> **Work request**
A word-for-word reproduction of the data below is needed, with no pictures in it.

Saved entries
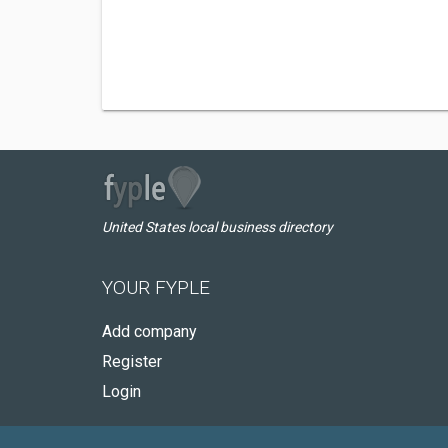
United States local business directory
YOUR FYPLE
Add company
Register
Login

> **Written response**
United States local business directory
YOUR FYPLE
Add company
Register
Login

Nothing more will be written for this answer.